Chair for Public and Constitutional law expert
Wednesday, 11 May 2005
Dr John Williams, one of Australia's foremost scholars and public commentators on Constitutional Law and Australian Legal History, and constitutional issues, has been appointed to a Chair in Law at the University of Adelaide's Law School.
He is currently a Reader at ANU's Law School and will assume his new role in January 2006. Before moving to Canberra, Dr Williams was Associate Dean, Research at the University of Adelaide's Law School.
"Dr Williams' appointment represents a return to the University of an outstanding scholar and teacher, who will strengthen the Law School's reputation in the area of public and constitutional law," said Professor Fred McDougall, Executive Dean, Faculty of the Professions, University of Adelaide.
"His willingness to contribute to public debates and discussions on issues of importance to political and constitutional processes in Australia, along with his energy and enthusiasm, will bring a substantial contribution to the University," Professor McDougall said.
Dr Williams said today he is looking forward to returning to Adelaide.
""The University of Adelaide and the Law School have a fine tradition for scholarship and teaching. In my area of constitutional law and Australian legal history there exists a legacy, which I am proud to be associated with and keen to build upon," Dr Williams said.
"One of the attractions of my return to South Australia is that it is possible to have a base from which to enter into local, national and international public policy debates and to have an impact," he said.
He is the author/joint author of a number of books including Peace, Order and Good Government: Constitutional and Parliamentary Reform (with Clem Macintyre editor) (2003) Wakefield Press; Makers of Miracles: The Cast of the Federal Story (with David Headon editors), (2000) Melbourne University Press.
His latest book The Australian Constitution: A Documentary History, was published in April this year.
The term "Chair" is often used in universities as an alternative to the official title of a professorial position or the incumbent of such a position, e.g. Official title: Professor of Creative Writing: The incumbent might also be described as the Chair of Creative Writing.

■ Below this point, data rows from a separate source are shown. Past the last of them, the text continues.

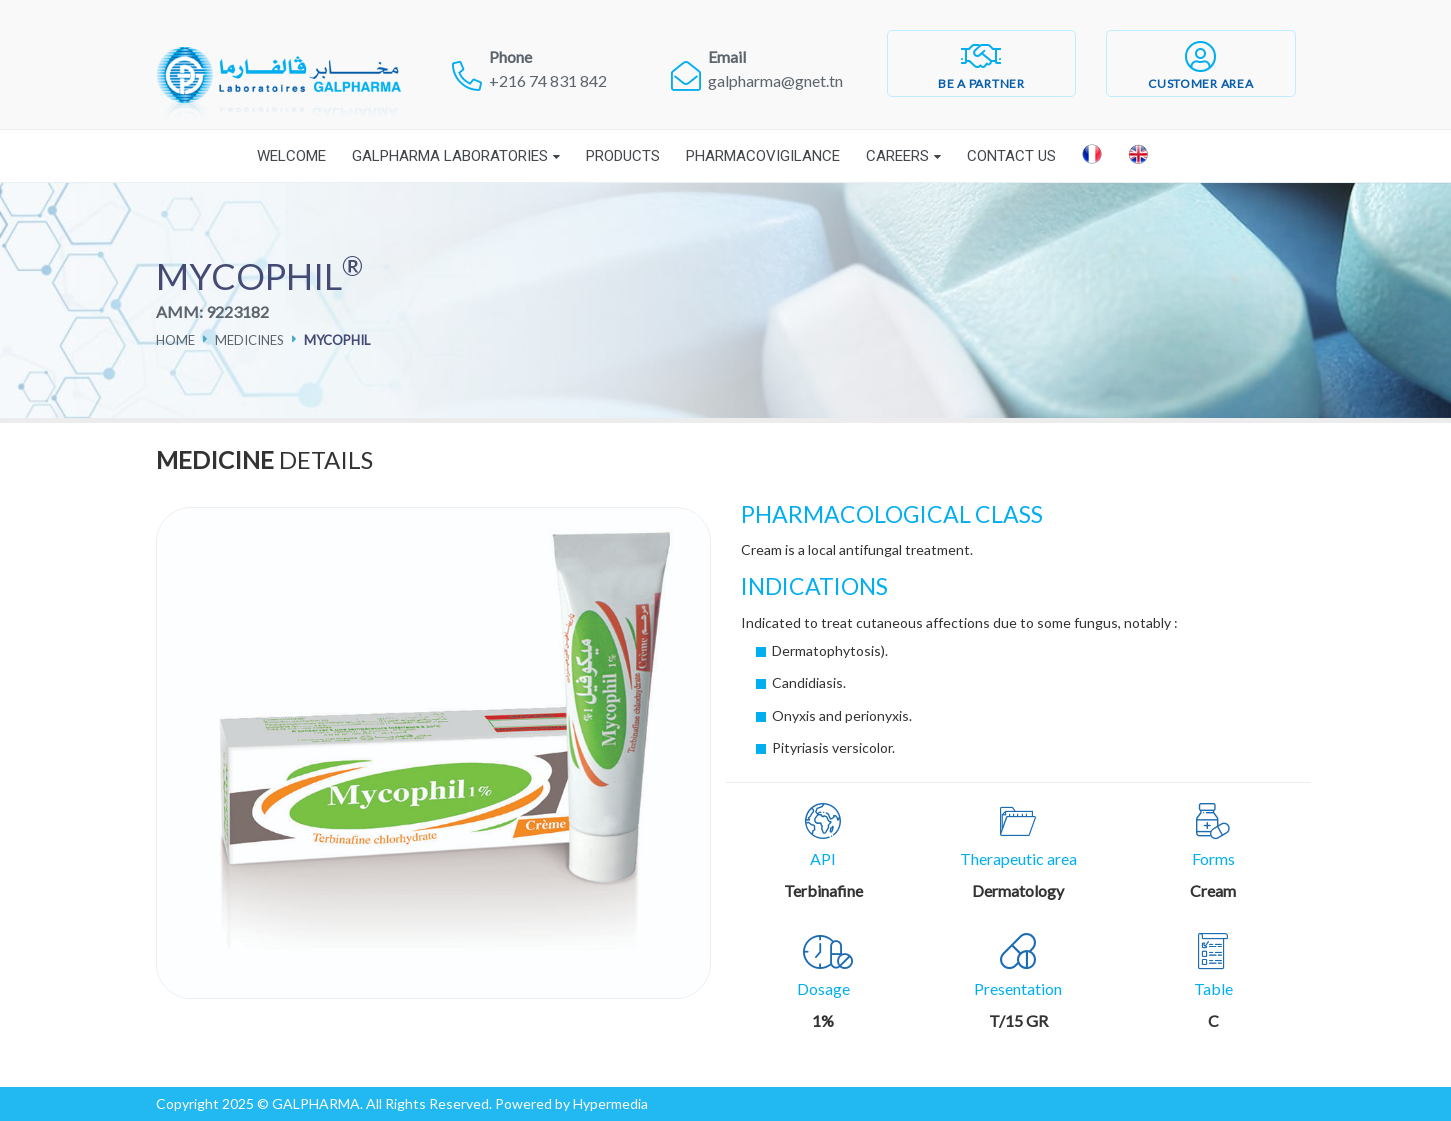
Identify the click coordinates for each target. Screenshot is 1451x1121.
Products (623, 156)
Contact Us (1011, 156)
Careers (897, 156)
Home (175, 340)
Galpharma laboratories (450, 156)
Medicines (249, 340)
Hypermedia (610, 1103)
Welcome (291, 156)
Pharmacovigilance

It may be used in addition to the name of a position, where positions have been "endowed", e.g. Official title: Elder Professor of Music: The incumbent might also be described as the Elder Chair of Music. The term chair is used in addition to the name "Elder" as this is an example of an "endowed" chair, i.e. established with a capital endowment to ensure its perpetuation and named after the donor (or the person in whose memory, etc., the capital was raised).